__What you need to do__. Every line of the following records that includes "November" should be copied.

(Dataset records)
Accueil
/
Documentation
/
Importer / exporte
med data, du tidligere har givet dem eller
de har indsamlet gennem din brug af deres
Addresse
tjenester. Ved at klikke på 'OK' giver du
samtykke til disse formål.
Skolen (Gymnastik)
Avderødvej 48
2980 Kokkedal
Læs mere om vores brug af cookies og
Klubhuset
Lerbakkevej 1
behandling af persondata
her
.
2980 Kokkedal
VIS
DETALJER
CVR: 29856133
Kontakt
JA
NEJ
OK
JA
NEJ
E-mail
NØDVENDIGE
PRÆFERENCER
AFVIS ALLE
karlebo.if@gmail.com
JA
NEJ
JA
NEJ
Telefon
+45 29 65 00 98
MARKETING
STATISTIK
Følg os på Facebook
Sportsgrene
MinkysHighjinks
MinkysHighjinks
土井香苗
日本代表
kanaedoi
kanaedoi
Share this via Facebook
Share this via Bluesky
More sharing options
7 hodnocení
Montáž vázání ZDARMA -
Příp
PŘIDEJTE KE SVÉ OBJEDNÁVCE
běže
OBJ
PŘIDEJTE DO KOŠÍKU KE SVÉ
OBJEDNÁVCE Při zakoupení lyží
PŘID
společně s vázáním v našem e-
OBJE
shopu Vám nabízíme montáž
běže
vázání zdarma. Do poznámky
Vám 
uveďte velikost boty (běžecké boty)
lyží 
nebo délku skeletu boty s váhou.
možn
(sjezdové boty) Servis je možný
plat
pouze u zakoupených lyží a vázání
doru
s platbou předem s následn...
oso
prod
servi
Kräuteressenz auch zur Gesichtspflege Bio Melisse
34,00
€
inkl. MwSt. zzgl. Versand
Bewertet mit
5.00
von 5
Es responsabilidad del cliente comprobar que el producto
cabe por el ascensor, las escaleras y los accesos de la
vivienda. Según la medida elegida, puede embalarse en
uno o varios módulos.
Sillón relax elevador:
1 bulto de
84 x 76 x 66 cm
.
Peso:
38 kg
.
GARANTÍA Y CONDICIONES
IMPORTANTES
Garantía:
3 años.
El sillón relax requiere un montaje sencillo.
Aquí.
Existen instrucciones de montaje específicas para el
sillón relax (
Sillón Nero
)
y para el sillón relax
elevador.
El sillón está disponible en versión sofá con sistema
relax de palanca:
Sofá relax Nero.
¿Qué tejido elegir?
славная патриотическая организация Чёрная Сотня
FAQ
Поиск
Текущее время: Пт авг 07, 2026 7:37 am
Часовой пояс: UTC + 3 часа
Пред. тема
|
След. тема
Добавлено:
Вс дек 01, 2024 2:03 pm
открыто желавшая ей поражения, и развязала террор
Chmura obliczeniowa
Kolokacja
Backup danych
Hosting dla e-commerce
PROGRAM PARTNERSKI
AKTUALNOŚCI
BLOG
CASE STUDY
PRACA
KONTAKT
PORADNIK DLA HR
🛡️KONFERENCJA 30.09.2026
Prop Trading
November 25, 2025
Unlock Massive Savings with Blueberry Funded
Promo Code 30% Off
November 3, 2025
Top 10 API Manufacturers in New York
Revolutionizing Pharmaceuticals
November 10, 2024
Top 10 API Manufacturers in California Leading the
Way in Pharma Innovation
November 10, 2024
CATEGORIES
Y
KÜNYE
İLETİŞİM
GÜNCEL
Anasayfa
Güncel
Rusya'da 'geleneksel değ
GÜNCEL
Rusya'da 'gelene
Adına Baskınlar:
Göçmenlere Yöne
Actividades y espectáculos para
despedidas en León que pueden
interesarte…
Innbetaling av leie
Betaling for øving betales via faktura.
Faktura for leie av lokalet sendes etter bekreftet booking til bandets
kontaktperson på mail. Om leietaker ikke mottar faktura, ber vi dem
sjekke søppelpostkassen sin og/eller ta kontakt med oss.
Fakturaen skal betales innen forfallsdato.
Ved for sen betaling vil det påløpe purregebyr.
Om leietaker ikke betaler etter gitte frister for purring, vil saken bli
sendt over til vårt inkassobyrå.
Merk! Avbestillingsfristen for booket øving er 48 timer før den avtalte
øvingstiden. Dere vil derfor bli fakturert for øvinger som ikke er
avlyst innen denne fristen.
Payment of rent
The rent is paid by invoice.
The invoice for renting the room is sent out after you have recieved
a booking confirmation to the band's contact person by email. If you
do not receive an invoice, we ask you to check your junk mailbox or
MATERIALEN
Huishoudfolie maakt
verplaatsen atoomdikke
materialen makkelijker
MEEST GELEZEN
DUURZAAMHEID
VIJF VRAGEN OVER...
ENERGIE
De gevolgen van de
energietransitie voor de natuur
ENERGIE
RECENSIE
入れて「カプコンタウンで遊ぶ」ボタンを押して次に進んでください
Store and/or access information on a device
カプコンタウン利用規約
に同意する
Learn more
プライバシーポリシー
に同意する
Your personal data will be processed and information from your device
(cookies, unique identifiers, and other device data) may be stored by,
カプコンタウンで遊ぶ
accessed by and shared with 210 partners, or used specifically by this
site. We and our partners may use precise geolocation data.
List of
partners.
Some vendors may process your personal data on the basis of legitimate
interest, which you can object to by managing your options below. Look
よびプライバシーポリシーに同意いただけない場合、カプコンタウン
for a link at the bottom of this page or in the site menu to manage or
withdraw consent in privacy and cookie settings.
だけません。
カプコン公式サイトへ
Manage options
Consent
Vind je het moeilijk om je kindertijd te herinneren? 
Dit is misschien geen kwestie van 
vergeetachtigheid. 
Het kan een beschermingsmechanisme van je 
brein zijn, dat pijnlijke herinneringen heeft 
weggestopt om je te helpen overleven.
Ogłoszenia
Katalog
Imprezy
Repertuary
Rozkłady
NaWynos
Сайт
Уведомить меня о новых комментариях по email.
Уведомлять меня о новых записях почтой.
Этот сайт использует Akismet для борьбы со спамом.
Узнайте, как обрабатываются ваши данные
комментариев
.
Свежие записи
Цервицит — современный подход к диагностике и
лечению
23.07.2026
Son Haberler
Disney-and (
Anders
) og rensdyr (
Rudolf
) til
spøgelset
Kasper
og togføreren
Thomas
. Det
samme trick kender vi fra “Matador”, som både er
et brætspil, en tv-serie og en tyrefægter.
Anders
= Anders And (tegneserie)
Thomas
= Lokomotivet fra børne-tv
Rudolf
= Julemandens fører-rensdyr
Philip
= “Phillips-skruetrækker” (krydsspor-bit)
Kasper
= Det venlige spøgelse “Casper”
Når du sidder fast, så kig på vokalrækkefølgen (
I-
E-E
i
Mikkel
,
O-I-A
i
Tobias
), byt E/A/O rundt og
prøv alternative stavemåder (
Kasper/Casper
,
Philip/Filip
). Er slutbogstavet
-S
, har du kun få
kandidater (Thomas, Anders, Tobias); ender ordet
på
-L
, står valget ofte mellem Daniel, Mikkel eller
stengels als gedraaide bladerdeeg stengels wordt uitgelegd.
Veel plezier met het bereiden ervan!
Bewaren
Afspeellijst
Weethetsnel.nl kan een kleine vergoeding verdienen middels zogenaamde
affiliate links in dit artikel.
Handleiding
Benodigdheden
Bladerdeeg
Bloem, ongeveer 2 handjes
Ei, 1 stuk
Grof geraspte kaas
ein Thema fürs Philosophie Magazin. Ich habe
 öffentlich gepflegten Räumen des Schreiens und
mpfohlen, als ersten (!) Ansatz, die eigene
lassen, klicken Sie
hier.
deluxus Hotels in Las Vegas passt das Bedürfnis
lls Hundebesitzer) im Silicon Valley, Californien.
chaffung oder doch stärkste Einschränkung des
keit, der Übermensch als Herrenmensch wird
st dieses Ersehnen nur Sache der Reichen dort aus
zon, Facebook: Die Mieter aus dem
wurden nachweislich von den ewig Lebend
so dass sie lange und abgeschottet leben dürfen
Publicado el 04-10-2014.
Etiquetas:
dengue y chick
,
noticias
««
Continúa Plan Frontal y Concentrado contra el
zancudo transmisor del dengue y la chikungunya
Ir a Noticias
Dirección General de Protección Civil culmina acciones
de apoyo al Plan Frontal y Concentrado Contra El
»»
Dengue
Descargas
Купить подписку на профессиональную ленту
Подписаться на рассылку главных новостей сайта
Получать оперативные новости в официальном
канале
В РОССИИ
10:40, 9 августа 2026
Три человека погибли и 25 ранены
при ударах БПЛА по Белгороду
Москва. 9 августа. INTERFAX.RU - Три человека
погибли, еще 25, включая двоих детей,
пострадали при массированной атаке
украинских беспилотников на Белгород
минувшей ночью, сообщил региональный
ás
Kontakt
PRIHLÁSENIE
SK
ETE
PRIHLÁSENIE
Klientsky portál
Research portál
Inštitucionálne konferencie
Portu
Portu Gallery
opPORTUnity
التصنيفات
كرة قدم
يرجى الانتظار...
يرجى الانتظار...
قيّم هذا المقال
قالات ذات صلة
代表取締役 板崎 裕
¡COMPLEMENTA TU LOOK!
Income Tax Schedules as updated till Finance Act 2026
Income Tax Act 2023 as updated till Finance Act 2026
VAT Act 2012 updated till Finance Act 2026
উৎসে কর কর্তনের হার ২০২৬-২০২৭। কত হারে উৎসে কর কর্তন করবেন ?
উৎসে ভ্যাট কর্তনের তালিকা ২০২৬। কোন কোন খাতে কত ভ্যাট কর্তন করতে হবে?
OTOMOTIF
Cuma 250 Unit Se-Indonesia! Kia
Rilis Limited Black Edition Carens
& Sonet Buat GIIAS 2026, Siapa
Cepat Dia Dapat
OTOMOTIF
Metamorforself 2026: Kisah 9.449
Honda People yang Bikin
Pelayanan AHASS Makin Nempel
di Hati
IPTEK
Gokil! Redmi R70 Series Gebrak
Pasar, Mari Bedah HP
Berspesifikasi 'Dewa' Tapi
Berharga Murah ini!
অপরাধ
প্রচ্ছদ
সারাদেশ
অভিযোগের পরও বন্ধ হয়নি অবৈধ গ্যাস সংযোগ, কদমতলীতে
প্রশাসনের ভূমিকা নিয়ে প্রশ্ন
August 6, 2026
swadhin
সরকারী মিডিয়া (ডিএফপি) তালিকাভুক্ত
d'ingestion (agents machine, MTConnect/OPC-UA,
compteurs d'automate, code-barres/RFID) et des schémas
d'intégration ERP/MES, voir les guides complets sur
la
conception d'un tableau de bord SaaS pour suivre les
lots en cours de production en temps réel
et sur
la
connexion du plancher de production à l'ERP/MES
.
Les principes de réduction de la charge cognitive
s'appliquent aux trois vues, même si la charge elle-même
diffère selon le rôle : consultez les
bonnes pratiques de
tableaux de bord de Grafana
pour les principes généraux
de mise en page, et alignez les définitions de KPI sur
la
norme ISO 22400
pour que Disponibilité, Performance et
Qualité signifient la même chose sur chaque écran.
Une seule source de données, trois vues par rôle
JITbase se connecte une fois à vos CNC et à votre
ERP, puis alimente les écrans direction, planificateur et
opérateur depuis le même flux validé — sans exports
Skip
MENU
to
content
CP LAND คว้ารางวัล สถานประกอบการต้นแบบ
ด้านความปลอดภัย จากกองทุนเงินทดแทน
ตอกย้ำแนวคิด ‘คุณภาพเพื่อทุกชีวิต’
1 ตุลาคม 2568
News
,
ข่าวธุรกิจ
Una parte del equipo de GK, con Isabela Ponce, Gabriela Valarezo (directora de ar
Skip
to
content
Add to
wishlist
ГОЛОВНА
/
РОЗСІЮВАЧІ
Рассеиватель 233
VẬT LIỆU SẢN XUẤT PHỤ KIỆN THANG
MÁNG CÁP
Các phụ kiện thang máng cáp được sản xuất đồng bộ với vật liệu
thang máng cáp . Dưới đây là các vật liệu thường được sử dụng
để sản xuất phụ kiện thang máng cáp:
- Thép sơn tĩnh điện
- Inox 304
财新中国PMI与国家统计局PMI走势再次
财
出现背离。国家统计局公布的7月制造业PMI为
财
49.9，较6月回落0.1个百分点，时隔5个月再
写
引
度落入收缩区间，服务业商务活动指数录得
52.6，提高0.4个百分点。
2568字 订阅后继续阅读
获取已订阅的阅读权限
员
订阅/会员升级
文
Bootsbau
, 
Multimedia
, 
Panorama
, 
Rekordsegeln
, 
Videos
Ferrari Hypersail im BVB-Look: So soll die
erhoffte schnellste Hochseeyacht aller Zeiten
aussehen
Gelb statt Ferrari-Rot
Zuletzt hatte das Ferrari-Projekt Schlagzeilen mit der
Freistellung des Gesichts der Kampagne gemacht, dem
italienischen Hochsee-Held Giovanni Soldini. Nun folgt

__Result__.
November 25, 2025
November 3, 2025
November 10, 2024
November 10, 2024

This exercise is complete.